A break from my usual paintings of portraits and cat heads! There is a “tutorials” category in this blog, and today I am using it!

I have a painting student who is interested in working more with life drawing and figure drawing. I told her that I’d make a blog post with some book recommendations and other basic tips. This is that blog post! (Book recommendations are at the bottom of this page.)

A topic we’ve been discussing is that all-too-common bugaboo for many artists—getting basic figure proportions correct. Working from life or working from photos, it can get tricky.

It’s a common error for artists to make the head too big for the figure. I remember doing this when I took my first life drawing class. All my figures looked like horrible trolls with HUGE heads! It took a while to finally overcome this bad habit.

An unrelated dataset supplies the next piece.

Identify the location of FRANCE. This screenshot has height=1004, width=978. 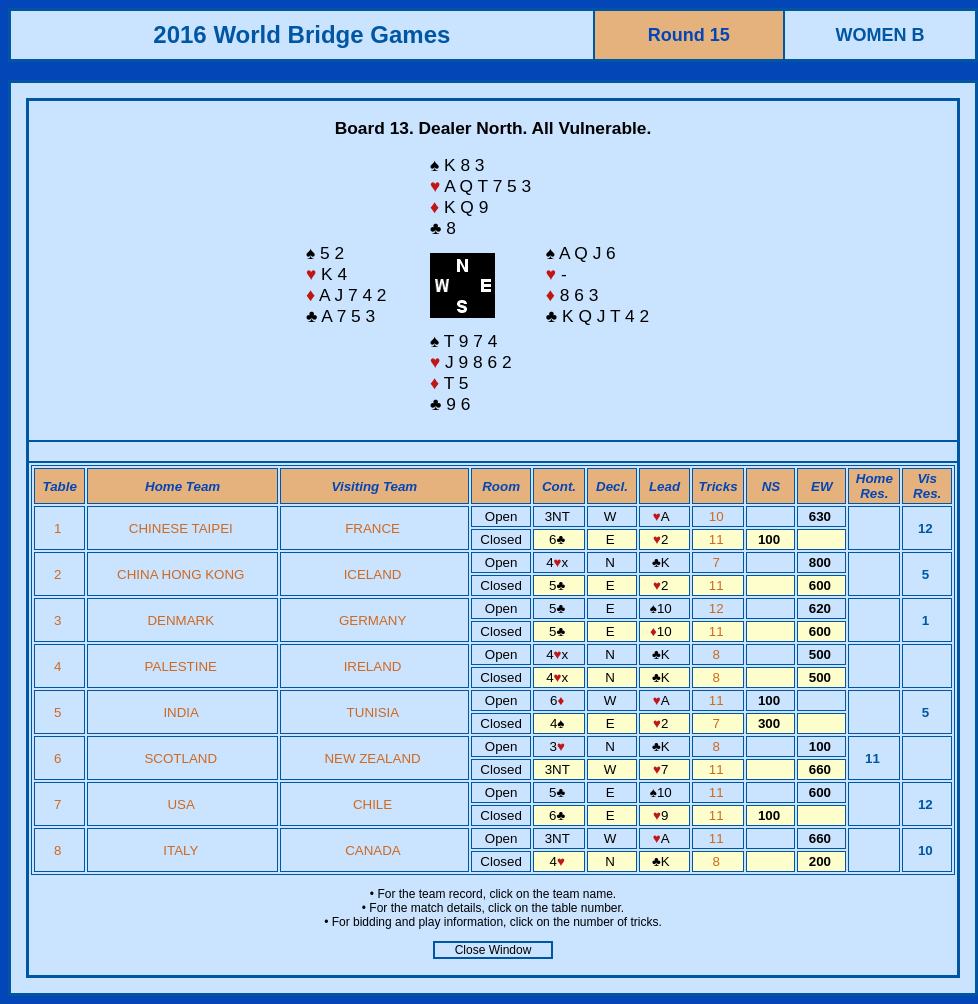
(372, 528).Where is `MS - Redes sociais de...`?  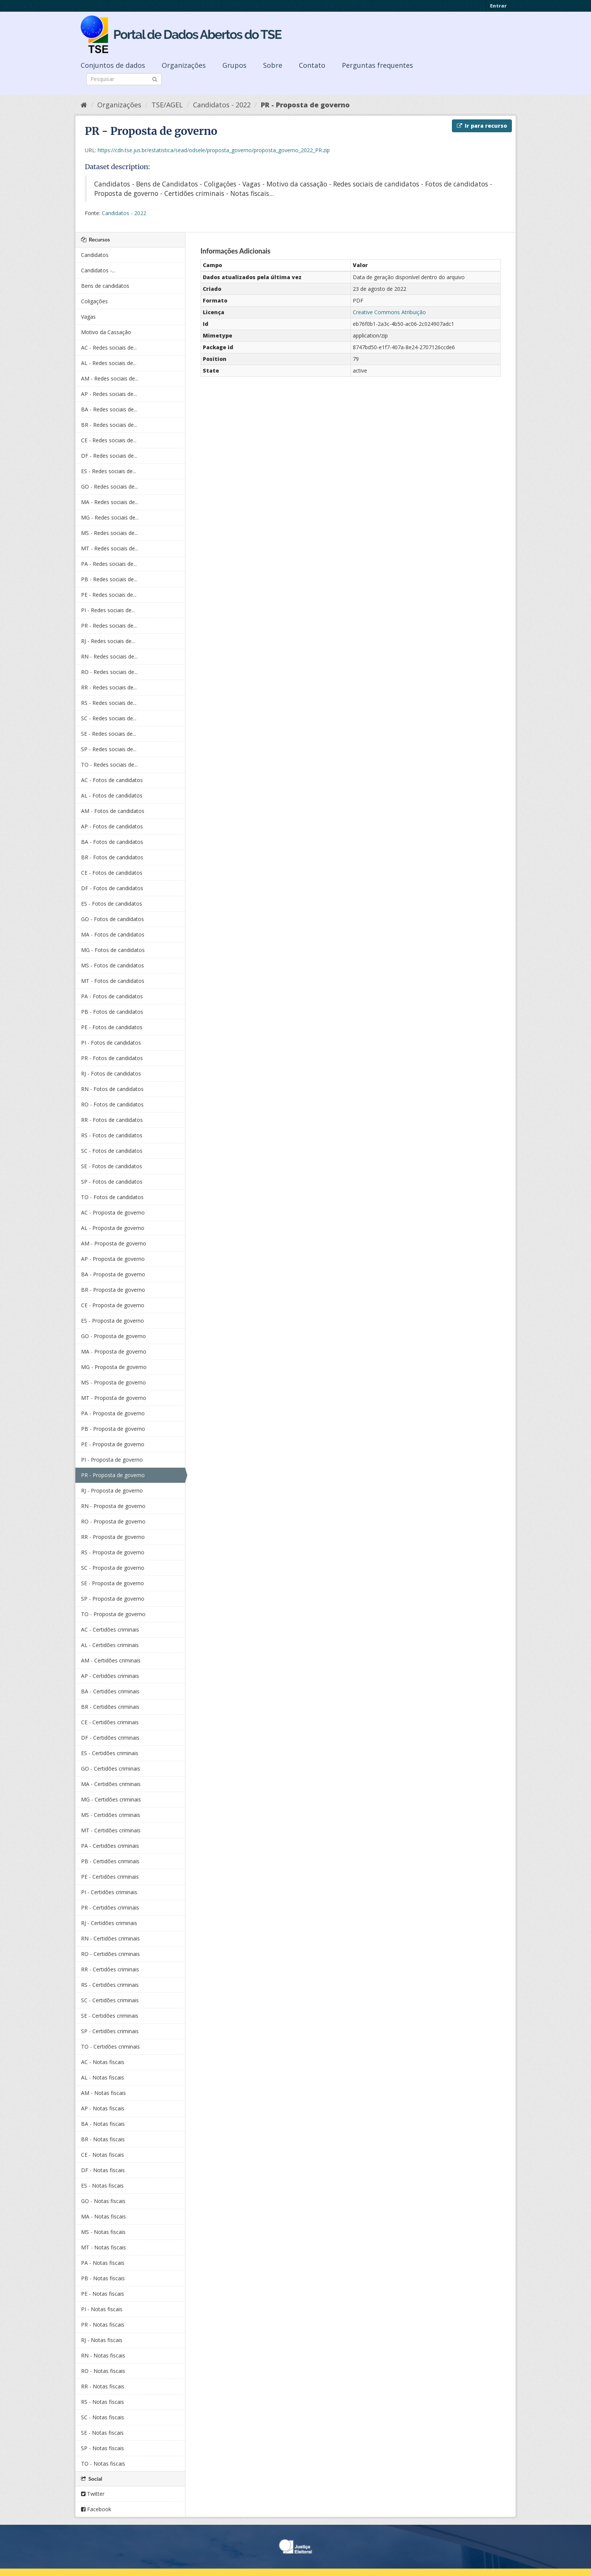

This is often happens because we emotionally “see” the head as the most important and unconsciously make it bigger. (We do the same when drawing faces, too. The features will be too big for the rest of the head, and new artists often make the forehead too short and the back of the head too shallow, because we focus so much on the features–eyes, nose, mouth—that the rest of the head is subconsciously viewed as “less important” and drawn smaller.)

To combat this common problem, and to aid all artists in getting the proportions correct, many art teachers have been teaching the “heads high” proportion standard.

From Loomis’s popular book, “Figure Drawing for all It’s Worth.” Click on image to see larger view.

The conventional wisdom is that most people are “7-1/2 heads” high.